The study shows that the copper‑bound form of the peptide GHK (Cu‑GHK) creates more harmful hydroxyl radicals than copper bound to amyloid‑beta or a similar peptide, and that this ROS production is linked to how easily copper switches between oxidation states. Longer amyloid‑beta fragments make even more radicals, especially when they are partially aggregated.

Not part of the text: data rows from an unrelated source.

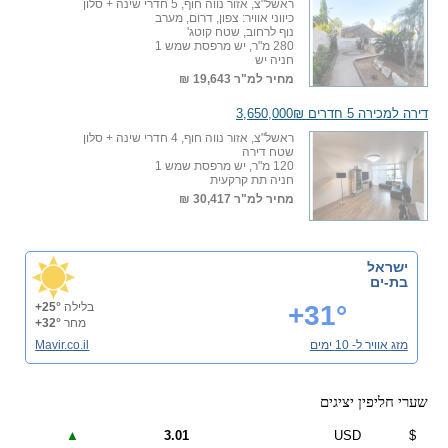
ראשל"צ, אזור נווה חוף, 5 חדרי שינה + סלון
כיווני אוויר: צפון, דרום, מערב
נוף לרחוב, שטח קוטג'
280 מ"ר, יש מרפסת שמש 1
חניה יש
מחיר למ"ר
19,643 ₪
דירה למכירה 5 חדרים 3,650,000₪
ראשל"צ, אזור נווה חוף, 4 חדרי שינה + סלון
שטח דירה
120 מ"ר, יש מרפסת שמש 1
חניה תת קרקעית
מחיר למ"ר
30,417 ₪
ישראל
בת-ים
+31°
בלילה
+25°
מחר
+32°
מזג אוויר ל- 10 ימים
Mavir.co.il
שערי חליפין יציגים
▲
3.01
USD
$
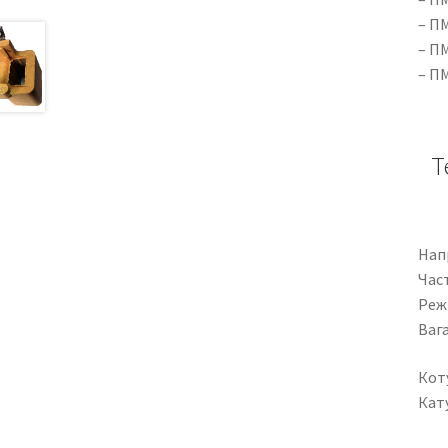
– П
– П
– П
Т
Напр
Час
Реж
Вага
Кот
Кат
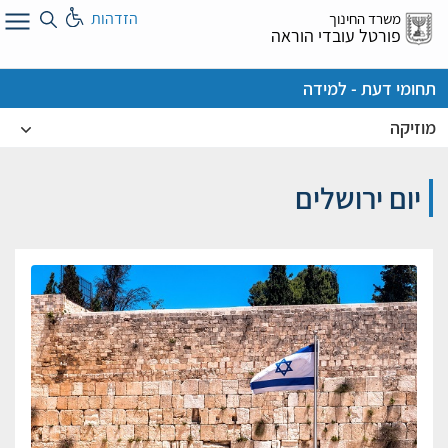
לג
הזדהות
משרד החינוך
ל
פורטל עובדי הוראה
תחומי דעת - למידה
מוזיקה
יום ירושלים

Aggregation of the beta-amyloid peptide (Abeta) to amyloid plaques is a key event in Alzheimer's disease. According to the amyloid-cascade hypothesis, Abeta aggregates are toxic to neurons through the production of reactive oxygen species (ROS). Copper ions play an important role, because they are able to bind to Abeta and influence its aggregation properties. Moreover, Cu-Abeta is supposed to be directly involved in ROS production. To get a better understanding of these reactions, we measured the production of HO(.) and the redox potential of Cu-Abeta. The results were compared to other biological copper-peptide complexes in order to get an insight into the biological relevance. Cu-Abeta produced more HO(.) than the complex of copper with Asp-Ala-His-Lys (Cu-DAHK), but less than with Gly-His-Lys (Cu-GHK). Cyclic voltammetry revealed that the order for reduction potential is Cu-GHK>Cu-Abeta>Cu-DAHK, but for the oxidation potential the order is reversed. Thus, easier copper redox cycling correlated to higher HO(.) production. The copper complex of the form Abeta1-42 showed a HO(.) production five-times higher than that of the form Abeta1-40. Time-dependence and aggregation studies suggest that an aggregation intermediate is responsible for this increased HO(.) production.